INVESTMENT in Scottish commercial property rose by 35% compared to the same period last year during the first six months of 2021, new research has revealed.
Analysis from Knight Frank found there were £688 million worth of deals between January and June, compared to £510 million during the first half of 2020 – the height of the first lockdown.
Knight Frank said investment fell ‘marginally’ between the first and second quarters of 2021, from £371 million to £317 million. However, this does not include deals with undisclosed values, such as the sale of Neptune Energy’s Aberdeen HQ in May – the biggest investment deal in the city since the pandemic began.
Overseas investors have remained the biggest buyers of commercial property so far this year, making acquisitions totalling more than £300 million. Privately held property companies were involved in £115 million of deals, while UK institutions accounted for another £60 million.
Alternatives and mixed-use schemes were said to be the most popular asset classes in terms of investment volumes – including the £80 million of funding for Moda’s Holland Park build-to-rent development in Glasgow – followed by offices and industrials.

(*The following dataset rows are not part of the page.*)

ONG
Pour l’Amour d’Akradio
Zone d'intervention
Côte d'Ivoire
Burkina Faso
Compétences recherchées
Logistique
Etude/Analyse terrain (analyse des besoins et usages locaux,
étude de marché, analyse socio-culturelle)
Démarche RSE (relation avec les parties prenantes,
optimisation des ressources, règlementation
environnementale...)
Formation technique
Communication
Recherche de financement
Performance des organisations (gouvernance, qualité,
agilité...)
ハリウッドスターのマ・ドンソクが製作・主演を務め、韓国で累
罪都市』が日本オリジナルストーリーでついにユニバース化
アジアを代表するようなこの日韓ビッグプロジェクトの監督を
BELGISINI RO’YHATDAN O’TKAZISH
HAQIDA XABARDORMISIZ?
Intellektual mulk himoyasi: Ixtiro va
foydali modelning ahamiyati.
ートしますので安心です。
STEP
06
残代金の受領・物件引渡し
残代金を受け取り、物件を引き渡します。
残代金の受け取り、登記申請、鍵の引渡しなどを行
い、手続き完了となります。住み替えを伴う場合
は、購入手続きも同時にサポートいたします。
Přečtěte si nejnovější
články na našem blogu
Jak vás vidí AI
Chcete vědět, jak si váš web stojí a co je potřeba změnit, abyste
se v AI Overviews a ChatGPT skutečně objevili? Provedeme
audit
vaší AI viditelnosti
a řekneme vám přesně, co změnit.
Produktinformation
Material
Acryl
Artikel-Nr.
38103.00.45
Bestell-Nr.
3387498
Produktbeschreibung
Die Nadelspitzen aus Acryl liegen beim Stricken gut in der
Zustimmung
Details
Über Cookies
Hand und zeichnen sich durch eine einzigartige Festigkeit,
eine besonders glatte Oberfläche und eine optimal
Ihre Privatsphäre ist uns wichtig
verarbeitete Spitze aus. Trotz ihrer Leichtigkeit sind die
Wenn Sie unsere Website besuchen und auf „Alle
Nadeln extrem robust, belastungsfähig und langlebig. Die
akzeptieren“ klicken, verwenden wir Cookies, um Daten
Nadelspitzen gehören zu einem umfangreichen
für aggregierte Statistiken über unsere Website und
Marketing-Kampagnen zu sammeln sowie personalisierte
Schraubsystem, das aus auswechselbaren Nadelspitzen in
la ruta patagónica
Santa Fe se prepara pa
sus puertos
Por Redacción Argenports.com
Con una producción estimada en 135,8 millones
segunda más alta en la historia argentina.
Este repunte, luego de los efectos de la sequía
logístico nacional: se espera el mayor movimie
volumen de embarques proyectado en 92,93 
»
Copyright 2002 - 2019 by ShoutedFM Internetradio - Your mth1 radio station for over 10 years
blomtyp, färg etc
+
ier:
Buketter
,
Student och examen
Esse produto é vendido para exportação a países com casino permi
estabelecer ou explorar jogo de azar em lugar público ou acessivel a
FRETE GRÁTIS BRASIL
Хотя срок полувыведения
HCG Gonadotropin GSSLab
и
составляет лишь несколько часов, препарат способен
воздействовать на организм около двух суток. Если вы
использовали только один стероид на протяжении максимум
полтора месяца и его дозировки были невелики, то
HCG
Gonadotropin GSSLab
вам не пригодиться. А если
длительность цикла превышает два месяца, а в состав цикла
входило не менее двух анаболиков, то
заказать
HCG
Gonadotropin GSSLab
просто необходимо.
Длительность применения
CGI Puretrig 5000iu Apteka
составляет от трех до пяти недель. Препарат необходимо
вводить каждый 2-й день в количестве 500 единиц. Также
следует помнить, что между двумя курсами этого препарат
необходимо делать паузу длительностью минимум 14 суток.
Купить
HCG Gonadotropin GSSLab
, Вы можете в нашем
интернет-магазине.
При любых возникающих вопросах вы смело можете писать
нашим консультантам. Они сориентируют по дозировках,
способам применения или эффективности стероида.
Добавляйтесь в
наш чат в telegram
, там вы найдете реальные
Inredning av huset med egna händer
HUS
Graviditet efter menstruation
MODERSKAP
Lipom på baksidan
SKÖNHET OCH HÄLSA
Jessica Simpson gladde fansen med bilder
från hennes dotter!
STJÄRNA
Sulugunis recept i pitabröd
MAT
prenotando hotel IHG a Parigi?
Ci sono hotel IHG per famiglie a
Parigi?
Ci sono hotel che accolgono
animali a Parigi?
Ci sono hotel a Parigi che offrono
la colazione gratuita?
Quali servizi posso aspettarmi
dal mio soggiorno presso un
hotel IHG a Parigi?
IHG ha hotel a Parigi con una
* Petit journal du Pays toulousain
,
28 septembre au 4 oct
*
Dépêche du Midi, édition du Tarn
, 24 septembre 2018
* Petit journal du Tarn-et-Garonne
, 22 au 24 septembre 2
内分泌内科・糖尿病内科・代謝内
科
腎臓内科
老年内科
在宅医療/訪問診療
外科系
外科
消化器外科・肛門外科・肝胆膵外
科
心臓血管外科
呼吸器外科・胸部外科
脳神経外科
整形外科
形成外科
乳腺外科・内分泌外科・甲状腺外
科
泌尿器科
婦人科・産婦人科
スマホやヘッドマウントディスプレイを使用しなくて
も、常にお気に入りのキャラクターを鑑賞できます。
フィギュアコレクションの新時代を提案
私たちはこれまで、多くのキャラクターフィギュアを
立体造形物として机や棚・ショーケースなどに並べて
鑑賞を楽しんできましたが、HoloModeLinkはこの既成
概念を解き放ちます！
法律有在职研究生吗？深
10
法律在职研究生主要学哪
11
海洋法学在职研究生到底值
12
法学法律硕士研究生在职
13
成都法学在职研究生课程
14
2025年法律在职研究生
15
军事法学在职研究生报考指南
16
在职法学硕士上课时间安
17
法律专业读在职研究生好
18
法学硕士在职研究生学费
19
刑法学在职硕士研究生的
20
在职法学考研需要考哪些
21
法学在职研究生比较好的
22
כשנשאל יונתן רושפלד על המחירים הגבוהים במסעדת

Alasdair Steele, head of Scotland commercial at Knight Frank, said, “Scotland’s commercial property investment market is still recovering from the effects of the pandemic, but there are signs we are heading in the right direction as the economy re-opens. The biggest investment transaction in Aberdeen since the pandemic began is indicative of the fact that significant deals are beginning to conclude and, all things being equal, we should see more after the summer break.
“While alternatives and mixed-use schemes has been an active sector over the past year or so – particularly in the build-to-rent market – another notable trend has been the hardening of yields for retail warehousing. With more investors looking for exposure to these assets, we expect the trend for good quality retail warehousing to continue, while offices should gain momentum in the second half of the year as the occupier market recovers and overseas inspections are allowed once again.
“There is a great deal of interest in what Scotland has to offer, with comparatively strong fundamentals. Commercial property remains an attractive source of secure long-term income, which is still a precious commodity for investors.”